According to the total cycle times, the Oxford battery dataset is divided into two groups: Cell 1, Cell 2, Cell 3, Cell7, and Cell 8, whose total standardization cycles are around 80, and Cell 4–Cell 6, whose total cycles are about 50. For the NASA data sets, B0005–B0007 are in a group, and B0029–B0032 are in another group. The EDM model is established by taking one battery as the basis battery. The LSSVM-ECM is established by taking the offline HF data and the fitting error of the EDM of the M-1 training batteries to predict the capacity degradation of the testing battery. The setup of the training set and the test set are shown in Table 4. The blue curves in Fig. 9 show the SOH estimation results for different batteries by the EDM established with the basis battery. It shows the significant error, which indicates poor transplant ability. The red curve shows SOH estimation results after error compensation by the proposed method. It can be seen that for the Oxford data set (a)–(f), except for individual points, the relative error percentage of each battery is less than 2%, and less than 5% for the NASA data set (g)–(l), which is greatly improved on the basis of the EDM estimation results. Meanwhile, local fluctuations of the capacity can be reflected well, which matches the actual capacity degradation. It can be seen from Table 5 that the values of the MAE and RMSE of the proposed method in the Oxford dataset are less than 1%, except for Cell7 with 1.5%. It can also be seen that they are less than 2% in the NASA dataset, except for B0006 with 2.5%, which are far less than that of the EDM method. Test results show that the LSSVM-ECM method has strong nonlinear mapping performance, which can establish the regression relationship between the HF and the fitting error of the EDM for different batteries. This is done to effectively predict and compensate the fitting error, and improve the transplant ability of the EDM to realize accurate SOH estimation for different batteries.
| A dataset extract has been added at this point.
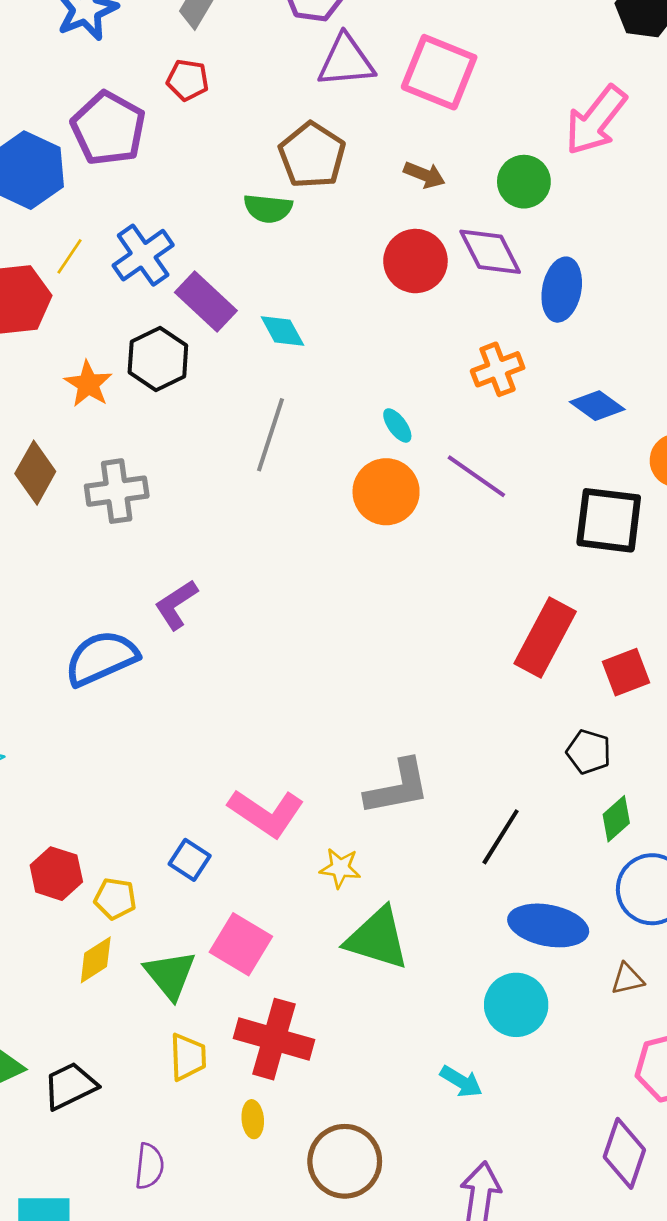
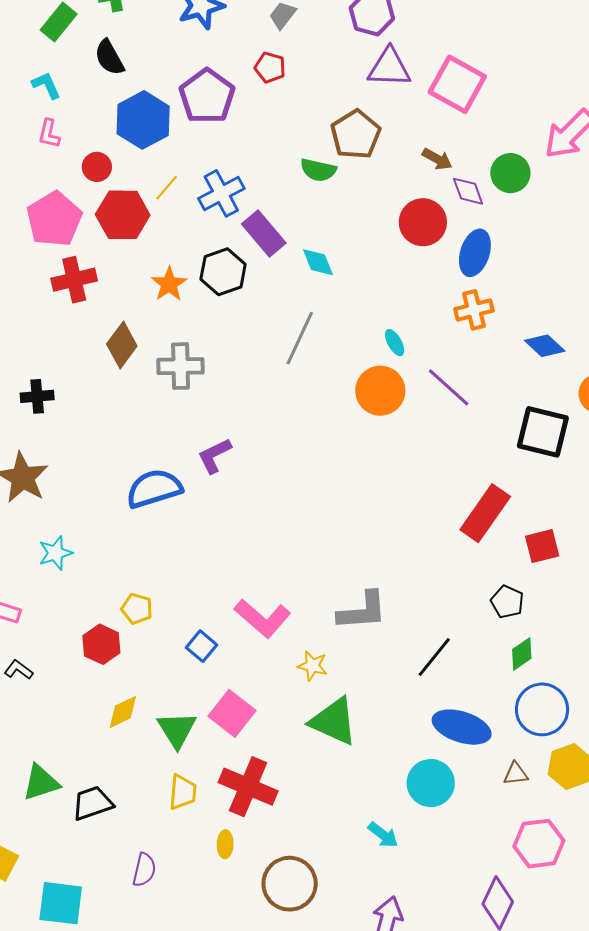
purple diamond: (490, 252) -> (468, 191), moved, size x0.7
blue ellipse: (562, 290) -> (475, 253), moved
yellow pentagon: (115, 899) -> (137, 609), moved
Table 4 Different battery test setup
Fig. 9
figure 9

Different battery test: a Cell2; b Cell3; c Cell7; d Cell8; e Cell5; f Cell6; g B006; h B007; i B0030; j B0031; k B0032

Table 5 Estimation errors of a different battery test

6 Conclusion

In this paper, a SOH estimation method based on the LSSVM-ECM is proposed, which realizes the fusion and complementation of an empirical model and a data-driven method. The EDM is used to describe the overall trend of capacity degradation. The time interval of equal charging voltage rising is selected as a health feature to reflect the local difference in terms of capacity degradation. The LSSVM-ECM is established with the DV_DT as the input and the fitting error of the EDM as the output. This is done to dynamically compensate the prediction results of the EDM. Validations are conducted based on Oxford and NASA battery data obtained under different operating conditions. Test results demonstrate that the proposed SOH estimation method has high estimation performance, which can effectively reduce the number of training samples and improve robustness when compared to the traditional data-driven method. In addition, it can improve the transplant ability over the empirical model method.